22 de janeiro de 2013 | 00h31

Não escrevi até agora nenhum post sobre as eleições israelenses. Pode parecer uma surpresa, afinal Israel sempre foi um dos temas que mais me interessam. Falha minha. Mas, sendo honesto, estas eleições não chamam tanta a atenção pois sabemos que o premiê Benjamin Netanyahu conseguirá se manter no cargo. Por outro lado, são importantes porque tem Naftali Bennett, como vocês verão neste post.

Bibi, como é conhecido o primeiro-ministro, demonstrou enorme habilidade política ao fazer a fusão com o Beiteinu, embora Avigdor Lieberman esteja enfraquecido e envolvido em escândalos. A principal rival de Netanyahu, Tzipi Livni, se enfraqueceu enormemente nos últimos quatro anos. Depois de romper com o Kadima, fundou seu partido, que ainda não emplacou. O Partido Trabalhista voltou a ser a principal força da esquerda ao se focar em questões domésticas, de justiça social, deixando de lado a paz com os palestinos. Deve ficar em segundo ou terceiro lugar.

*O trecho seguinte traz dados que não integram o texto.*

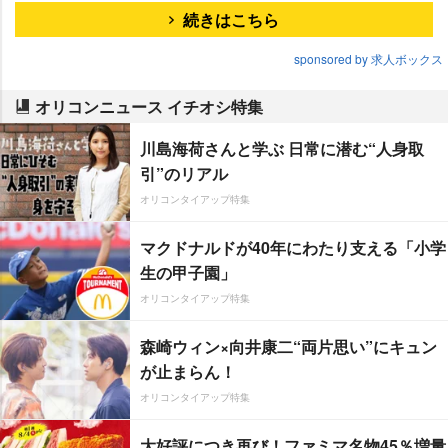
続きはこちら
sponsored by 求人ボックス
オリコンニュース イチオシ特集
川島海荷さんと学ぶ 日常に潜む“人身取
引”のリアル
オリコンタイアップ特集
マクドナルドが40年にわたり支える「小学
生の甲子園」
オリコンタイアップ特集
森崎ウィン×向井康二“両片思い”にキュン
が止まらん！
オリコンタイアップ特集
大好評につき再び！ファミマ名物45％増量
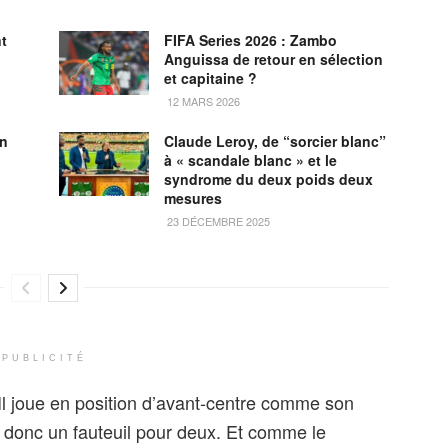
nt
FIFA Series 2026 : Zambo
Anguissa de retour en sélection
et capitaine ?
12 MARS 2026
on
Claude Leroy, de “sorcier blanc”
à « scandale blanc » et le
syndrome du deux poids deux
mesures
23 DÉCEMBRE 2025
PUBLICITÉ
Il joue en position d’avant-centre comme son
a donc un fauteuil pour deux. Et comme le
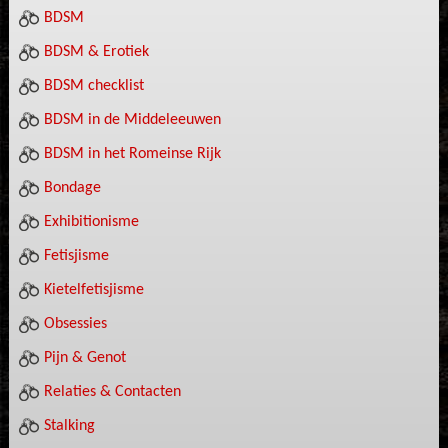
BDSM
BDSM & Erotiek
BDSM checklist
BDSM in de Middeleeuwen
BDSM in het Romeinse Rijk
Bondage
Exhibitionisme
Fetisjisme
Kietelfetisjisme
Obsessies
Pijn & Genot
Relaties & Contacten
Stalking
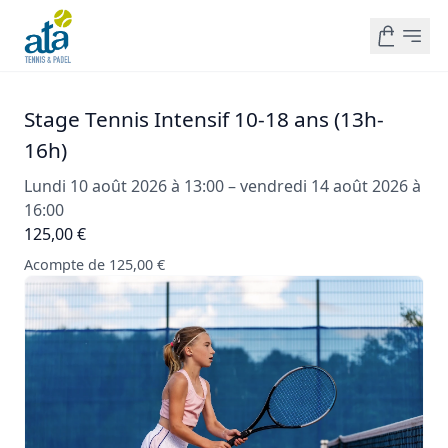
Stage Tennis Intensif 10-18 ans (13h-
16h)
Lundi 10 août 2026 à 13:00 – vendredi 14 août 2026 à
16:00
125,00 €
Acompte de 125,00 €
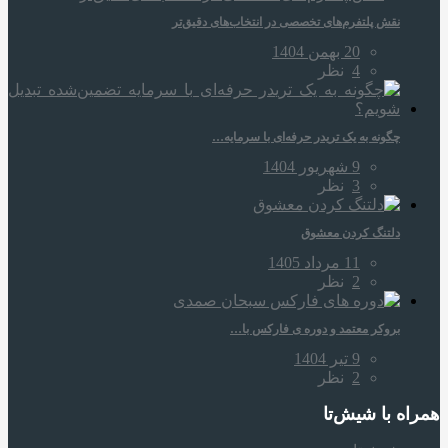
نقش پلتفرم‌های تخصصی در انتخاب‌های دقیق‌تر
20 بهمن 1404
4
نظر
چگونه به یک تریدر حرفه‌ای با سرمایه…
9 شهریور 1404
3
نظر
دلتنگ کردن معشوق
11 مرداد 1405
2
نظر
بروکر معتمد و دوره‌ ی فارکس با…
9 تیر 1404
2
نظر
همراه‌ با شیش‌تا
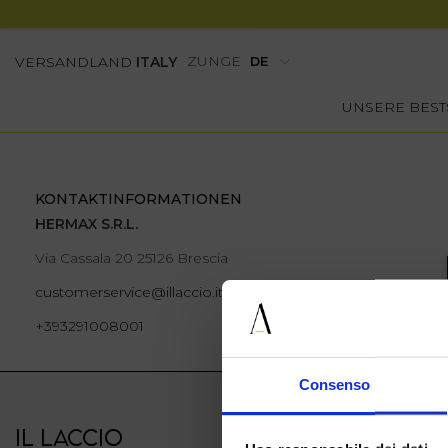
ZUNGE
VERSANDLAND
ITALY
UNSERE BEST
KONTAKTINFORMATIONEN
HERMAX S.R.L.
Via Cassala 20 25126 Brescia
customerservice@illaccio.it
+393291008001
Consenso
IL LACCIO
IL LACCIO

O mais interessante desta eleição, como disse acima, é Naftali Bennett. Ultra-nacionalista, a favor da anexação da Cisjordânia em uma estratégia que remonta ao apartheid, ele está bem à direita de Netanyahu. Mais grave, tem força entre os jovens por sua história pessoal de sucesso nas Forças Armadas e na área de tecnologia. Chegou a trabalhar com Bibi, mas rompeu por ter más relações com a mulher do atual premiê. Seu partido, que se chamaria Jewish Home em inglês, pode ficar em segundo lugar.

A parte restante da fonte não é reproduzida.